*WHAT TO PRODUCE*. Quote, word for word, the line containing "Required fields are marked" and all lines that follow it to the end of the records, with no pictures.

*ENTRIES SHOWN*.
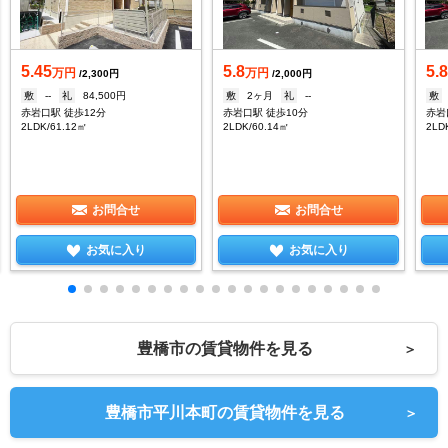
5.45
5.8
5.
万円
万円
/2,300円
/2,000円
敷
--
礼
84,500円
敷
2ヶ月
礼
--
敷
赤岩口駅 徒歩12分
赤岩口駅 徒歩10分
赤岩
2LDK/61.12㎡
2LDK/60.14㎡
2LD
お問合せ
お問合せ
お気に入り
お気に入り
豊橋市の賃貸物件を見る
＞
豊橋市平川本町の賃貸物件を見る
＞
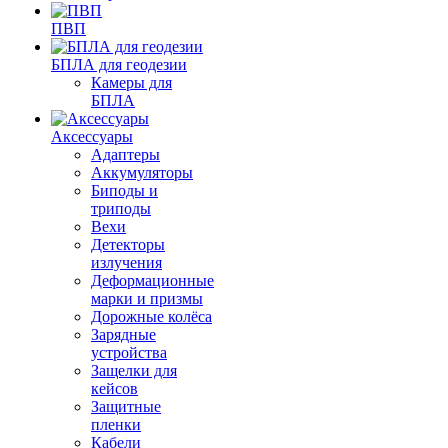
ПВП
БПЛА для геодезии
Камеры для
БПЛА
Аксессуары
Адаптеры
Аккумуляторы
Биподы и
триподы
Вехи
Детекторы
излучения
Деформационные
марки и призмы
Дорожные колёса
Зарядные
устройства
Защелки для
кейсов
Защитные
пленки
Кабели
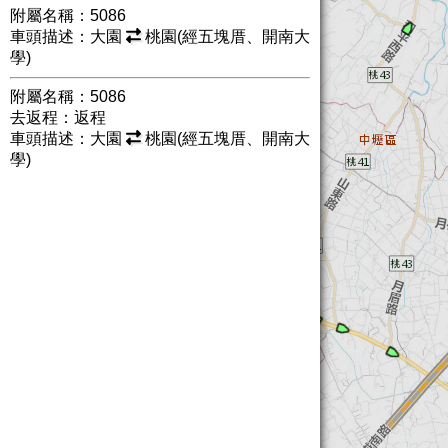
附屬名稱：5086
車頭描述：大園
桃園(經五塊厝、開南大
學)
附屬名稱：5086
去返程：返程
車頭描述：大園
桃園(經五塊厝、開南大
學)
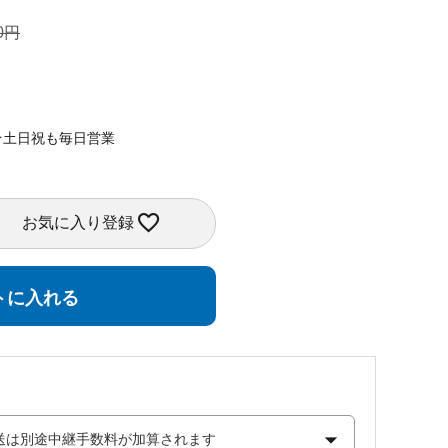
0
★土日祝も毎日営業
お気に入り登録
トに入れる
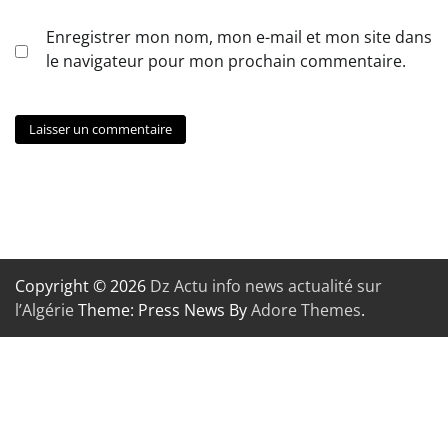
Enregistrer mon nom, mon e-mail et mon site dans
le navigateur pour mon prochain commentaire.
Copyright © 2026
Dz Actu info news actualité sur
l’Algérie
Theme: Press News By
Adore Themes
.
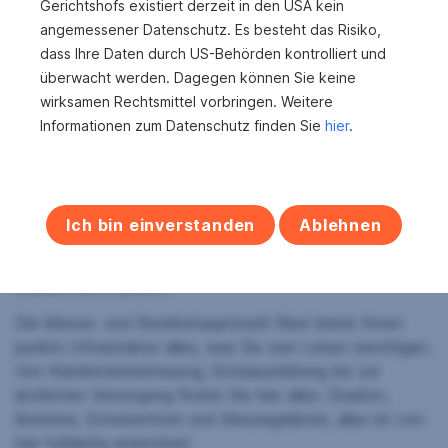
Gerichtshofs existiert derzeit in den USA kein
Gastgarten finden jeweils ca. 30 – 40 Personen einen
angemessener Datenschutz. Es besteht das Risiko,
Sitzplatz.
dass Ihre Daten durch US-Behörden kontrolliert und
überwacht werden. Dagegen können Sie keine
Die Wohnung über dem Lokal hat eine Nutzfläche von
wirksamen Rechtsmittel vorbringen. Weitere
ca. 66 m². Falls Sie diese Fläche nicht benötigen, gäbe
Informationen zum Datenschutz finden Sie
hier
.
es bereits einen Interessenten, der diesen Bereich
mieten möchte.
Um Ihre wohlverdiente Freizeit bestmöglich genießen zu
können, steht Ihnen im Innenhof ein ca. 200 m² großer
Ich bin einverstanden
Ablehnen
Garten zur Verfügung. Hier haben Sie ein ruhiges Platzerl
abseits von Straßenlärm, auch die Kinder können hier
unbeschwert spielen.
Die Messe- und Bezirkshauptstadt Ried bietet Ihnen
punkto Infrastruktur alles, was Sie zum Leben benötigen.
Von Kleinkinderbetreuung, Schulausbildung bis zur
ärztlichen Versorgung finden Sie hier alles. Stadion,
Betriebe, Schulzentrum und Messegelände, alles ist von
hier fußläufig erreichbar!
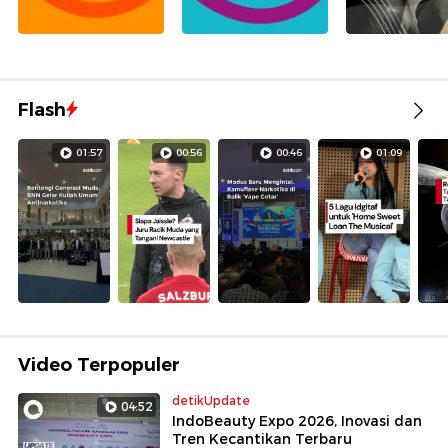
Flash
01:57
00:56
00:46
01:09
Video Terpopuler
detikUpdate
04:52
IndoBeauty Expo 2026, Inovasi dan
Tren Kecantikan Terbaru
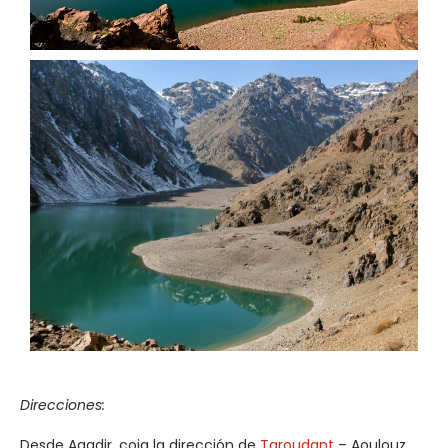
Direcciones:
Desde Agadir, coja la dirección de
Taroudant
– Aoulouz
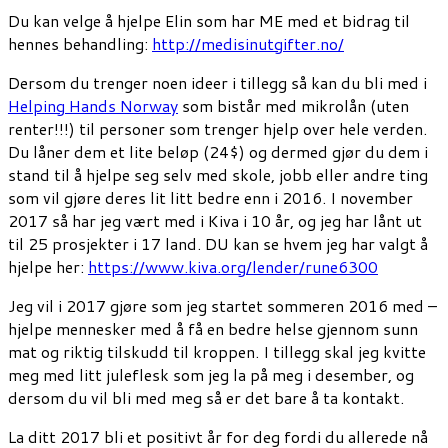
Du kan velge å hjelpe Elin som har ME med et bidrag til
hennes behandling:
http://medisinutgifter.no/
Dersom du trenger noen ideer i tillegg så kan du bli med i
Helping Hands Norway
som bistår med mikrolån (uten
renter!!!) til personer som trenger hjelp over hele verden.
Du låner dem et lite beløp (24$) og dermed gjør du dem i
stand til å hjelpe seg selv med skole, jobb eller andre ting
som vil gjøre deres lit litt bedre enn i 2016. I november
2017 så har jeg vært med i Kiva i 10 år, og jeg har lånt ut
til 25 prosjekter i 17 land. DU kan se hvem jeg har valgt å
hjelpe her:
https://www.kiva.org/lender/rune6300
Jeg vil i 2017 gjøre som jeg startet sommeren 2016 med –
hjelpe mennesker med å få en bedre helse gjennom sunn
mat og riktig tilskudd til kroppen. I tillegg skal jeg kvitte
meg med litt juleflesk som jeg la på meg i desember, og
dersom du vil bli med meg så er det bare å ta kontakt.
La ditt 2017 bli et positivt år for deg fordi du allerede nå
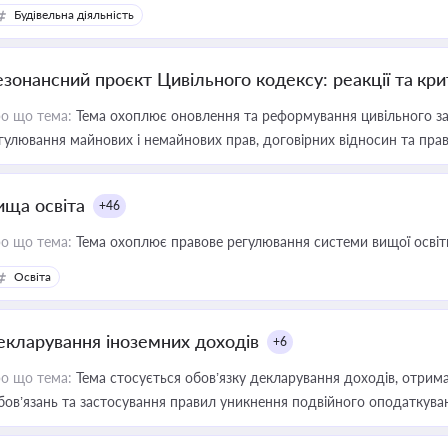
Будівельна діяльність
езонансний проєкт Цивільного кодексу: реакції та кр
о що тема:
Тема охоплює оновлення та реформування цивільного за
гулювання майнових і немайнових прав, договірних відносин та прав
ища освіта
+46
о що тема:
Тема охоплює правове регулювання системи вищої освіти, о
Освіта
екларування іноземних доходів
+6
о що тема:
Тема стосується обов’язку декларування доходів, отрим
бов’язань та застосування правил уникнення подвійного оподаткува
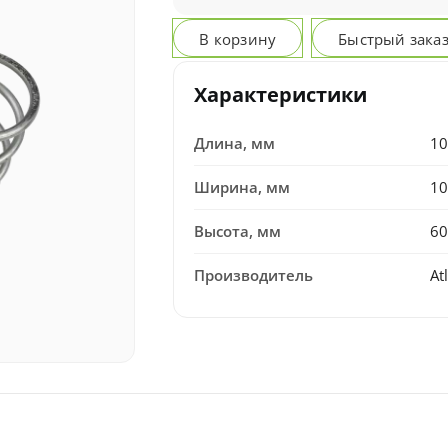
В корзину
Быстрый зака
Характеристики
Длина, мм
10
Ширина, мм
10
Высота, мм
60
Производитель
At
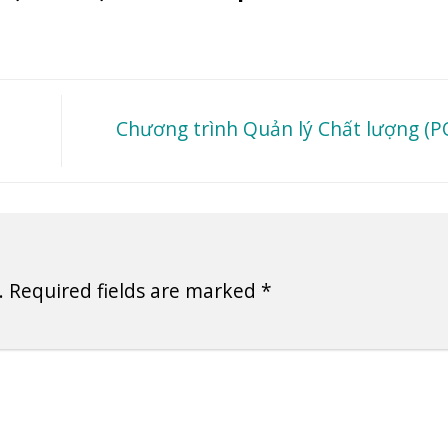
Chương trình Quản lý Chất lượng (
.
Required fields are marked
*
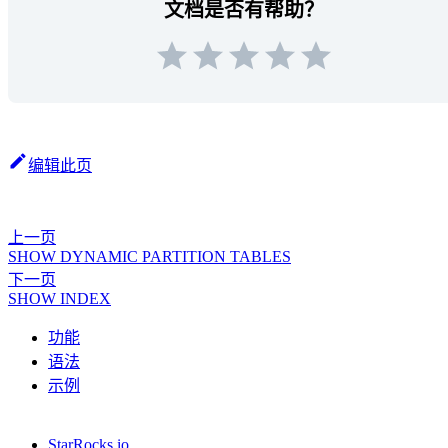
文档是否有帮助？
编辑此页
上一页
SHOW DYNAMIC PARTITION TABLES
下一页
SHOW INDEX
功能
语法
示例
StarRocks.io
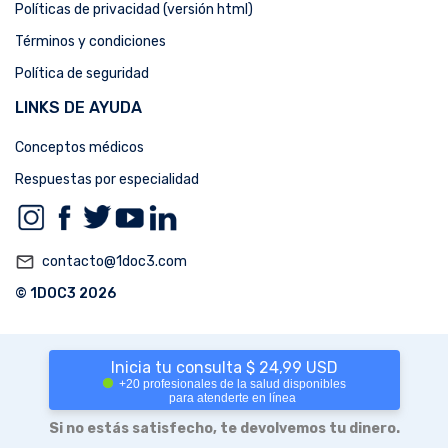
Políticas de privacidad (versión html)
Términos y condiciones
Política de seguridad
LINKS DE AYUDA
Conceptos médicos
Respuestas por especialidad
mail_outline
contacto@1doc3.com
© 1DOC3 2026
Inicia tu consulta $ 24,99 USD
+20 profesionales de la salud disponibles
para atenderte en línea
Si no estás satisfecho, te devolvemos tu dinero.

*RESPONSE BELOW*.
Required fields are marked
*
文档是否有帮助？
编辑此页
上一页
SHOW DYNAMIC PARTITION TABLES
下一页
SHOW INDEX
功能
语法
示例
StarRocks.io
Políticas de privacidad (versión html)
Términos y condiciones
Política de seguridad
LINKS DE AYUDA
Conceptos médicos
Respuestas por especialidad
mail_outline
contacto@1doc3.com
© 1DOC3 2026
Inicia tu consulta $ 24,99 USD
+20 profesionales de la salud disponibles
para atenderte en línea
Si no estás satisfecho, te devolvemos tu dinero.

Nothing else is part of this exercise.